BEGIN Task input

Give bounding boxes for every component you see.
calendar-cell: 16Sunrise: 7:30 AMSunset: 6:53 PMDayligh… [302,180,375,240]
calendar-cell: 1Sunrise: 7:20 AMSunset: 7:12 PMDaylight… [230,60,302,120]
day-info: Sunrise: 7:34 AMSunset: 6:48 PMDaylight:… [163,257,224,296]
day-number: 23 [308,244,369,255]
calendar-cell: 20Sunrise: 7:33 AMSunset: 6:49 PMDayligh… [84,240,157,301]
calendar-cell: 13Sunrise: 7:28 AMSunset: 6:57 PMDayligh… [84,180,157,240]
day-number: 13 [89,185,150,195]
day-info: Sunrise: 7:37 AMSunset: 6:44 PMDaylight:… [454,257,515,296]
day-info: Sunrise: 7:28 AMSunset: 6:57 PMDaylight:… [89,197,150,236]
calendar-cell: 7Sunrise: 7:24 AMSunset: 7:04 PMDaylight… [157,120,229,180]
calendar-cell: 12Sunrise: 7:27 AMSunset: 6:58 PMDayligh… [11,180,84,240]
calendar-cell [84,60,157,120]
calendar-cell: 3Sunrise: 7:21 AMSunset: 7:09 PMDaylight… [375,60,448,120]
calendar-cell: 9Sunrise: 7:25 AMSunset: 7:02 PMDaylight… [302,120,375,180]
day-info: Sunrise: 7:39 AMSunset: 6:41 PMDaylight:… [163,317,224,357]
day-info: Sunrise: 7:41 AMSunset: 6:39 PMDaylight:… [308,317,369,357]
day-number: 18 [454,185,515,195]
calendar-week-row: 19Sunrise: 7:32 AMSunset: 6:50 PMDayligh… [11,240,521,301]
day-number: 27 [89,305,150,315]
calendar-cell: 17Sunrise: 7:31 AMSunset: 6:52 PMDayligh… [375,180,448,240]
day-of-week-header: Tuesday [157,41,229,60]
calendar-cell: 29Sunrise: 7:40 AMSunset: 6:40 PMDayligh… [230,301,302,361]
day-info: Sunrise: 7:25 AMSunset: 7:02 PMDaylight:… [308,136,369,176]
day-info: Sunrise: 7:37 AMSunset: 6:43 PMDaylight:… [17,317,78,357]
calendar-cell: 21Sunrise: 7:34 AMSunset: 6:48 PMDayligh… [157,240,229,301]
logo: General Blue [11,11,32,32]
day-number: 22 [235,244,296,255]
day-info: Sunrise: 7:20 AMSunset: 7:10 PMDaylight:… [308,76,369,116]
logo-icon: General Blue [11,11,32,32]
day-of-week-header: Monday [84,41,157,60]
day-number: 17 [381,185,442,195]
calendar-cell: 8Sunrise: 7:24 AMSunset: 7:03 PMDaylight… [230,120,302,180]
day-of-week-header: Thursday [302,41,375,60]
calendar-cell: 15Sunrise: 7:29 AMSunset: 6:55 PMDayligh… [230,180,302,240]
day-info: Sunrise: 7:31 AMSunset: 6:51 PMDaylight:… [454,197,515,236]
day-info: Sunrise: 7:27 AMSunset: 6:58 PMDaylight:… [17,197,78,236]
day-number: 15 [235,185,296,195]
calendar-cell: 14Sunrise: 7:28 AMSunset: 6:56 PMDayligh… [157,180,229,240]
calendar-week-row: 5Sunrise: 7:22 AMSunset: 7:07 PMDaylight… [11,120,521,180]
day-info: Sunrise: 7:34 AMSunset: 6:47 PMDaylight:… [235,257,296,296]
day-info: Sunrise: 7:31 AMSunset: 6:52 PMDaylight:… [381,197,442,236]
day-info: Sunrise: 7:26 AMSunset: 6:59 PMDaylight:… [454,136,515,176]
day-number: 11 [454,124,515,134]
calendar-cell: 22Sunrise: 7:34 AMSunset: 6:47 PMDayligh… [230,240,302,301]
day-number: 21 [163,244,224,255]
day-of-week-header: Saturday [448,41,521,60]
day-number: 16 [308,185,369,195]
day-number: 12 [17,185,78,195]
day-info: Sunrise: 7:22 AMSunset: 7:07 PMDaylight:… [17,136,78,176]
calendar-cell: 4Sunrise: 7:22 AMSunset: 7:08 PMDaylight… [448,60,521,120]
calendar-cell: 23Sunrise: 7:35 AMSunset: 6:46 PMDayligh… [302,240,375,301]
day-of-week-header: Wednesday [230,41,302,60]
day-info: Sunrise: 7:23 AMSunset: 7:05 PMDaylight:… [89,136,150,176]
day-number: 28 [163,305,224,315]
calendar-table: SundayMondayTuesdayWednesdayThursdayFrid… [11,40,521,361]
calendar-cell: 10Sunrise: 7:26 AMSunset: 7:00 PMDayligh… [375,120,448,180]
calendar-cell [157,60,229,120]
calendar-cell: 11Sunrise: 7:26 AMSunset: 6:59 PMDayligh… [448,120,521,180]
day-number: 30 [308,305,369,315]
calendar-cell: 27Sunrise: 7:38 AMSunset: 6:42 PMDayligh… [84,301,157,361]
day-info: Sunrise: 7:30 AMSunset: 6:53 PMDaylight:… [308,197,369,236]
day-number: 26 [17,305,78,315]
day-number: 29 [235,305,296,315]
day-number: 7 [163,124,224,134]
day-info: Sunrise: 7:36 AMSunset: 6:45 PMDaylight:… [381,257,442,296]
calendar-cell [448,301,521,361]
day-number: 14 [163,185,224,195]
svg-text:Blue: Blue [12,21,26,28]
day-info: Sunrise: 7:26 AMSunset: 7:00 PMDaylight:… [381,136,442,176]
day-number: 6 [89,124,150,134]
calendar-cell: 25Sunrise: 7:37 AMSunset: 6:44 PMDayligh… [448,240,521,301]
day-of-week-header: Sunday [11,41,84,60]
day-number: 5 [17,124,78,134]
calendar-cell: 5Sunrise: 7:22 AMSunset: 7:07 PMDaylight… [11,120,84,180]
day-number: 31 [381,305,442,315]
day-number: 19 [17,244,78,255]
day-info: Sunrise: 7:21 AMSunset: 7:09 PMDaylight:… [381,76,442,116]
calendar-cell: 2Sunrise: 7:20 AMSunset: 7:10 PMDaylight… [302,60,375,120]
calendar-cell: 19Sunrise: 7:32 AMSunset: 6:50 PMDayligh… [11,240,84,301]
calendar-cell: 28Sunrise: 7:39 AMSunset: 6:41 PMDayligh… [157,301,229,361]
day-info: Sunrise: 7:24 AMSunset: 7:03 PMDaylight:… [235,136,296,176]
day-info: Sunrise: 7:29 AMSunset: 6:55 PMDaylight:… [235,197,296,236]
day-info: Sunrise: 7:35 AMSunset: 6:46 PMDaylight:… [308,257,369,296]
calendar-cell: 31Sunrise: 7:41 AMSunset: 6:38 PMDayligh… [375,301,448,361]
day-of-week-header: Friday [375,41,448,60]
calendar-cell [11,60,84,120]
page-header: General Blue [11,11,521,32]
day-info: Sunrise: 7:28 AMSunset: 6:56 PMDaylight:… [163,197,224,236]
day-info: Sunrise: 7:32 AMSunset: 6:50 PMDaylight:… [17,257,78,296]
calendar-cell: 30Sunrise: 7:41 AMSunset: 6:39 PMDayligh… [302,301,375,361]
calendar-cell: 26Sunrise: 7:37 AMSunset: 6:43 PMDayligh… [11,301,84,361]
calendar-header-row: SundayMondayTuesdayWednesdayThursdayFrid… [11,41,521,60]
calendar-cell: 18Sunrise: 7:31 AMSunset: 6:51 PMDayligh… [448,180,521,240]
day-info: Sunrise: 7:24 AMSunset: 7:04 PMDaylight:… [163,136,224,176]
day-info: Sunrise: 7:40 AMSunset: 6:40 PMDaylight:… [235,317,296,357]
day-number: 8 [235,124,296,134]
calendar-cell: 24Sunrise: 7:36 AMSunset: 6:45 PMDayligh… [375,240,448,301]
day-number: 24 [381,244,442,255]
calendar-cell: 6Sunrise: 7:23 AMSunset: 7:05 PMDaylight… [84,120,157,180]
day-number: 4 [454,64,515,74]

END Task input

* Assignment:
Please go through the entries and show every line with the word "week".

* Result of this task:
calendar-week-row: 19Sunrise: 7:32 AMSunset: 6:50 PMDayligh… [11,240,521,301]
day-of-week-header: Tuesday [157,41,229,60]
day-of-week-header: Monday [84,41,157,60]
day-of-week-header: Thursday [302,41,375,60]
calendar-week-row: 5Sunrise: 7:22 AMSunset: 7:07 PMDaylight… [11,120,521,180]
day-of-week-header: Saturday [448,41,521,60]
day-of-week-header: Wednesday [230,41,302,60]
day-of-week-header: Sunday [11,41,84,60]
day-of-week-header: Friday [375,41,448,60]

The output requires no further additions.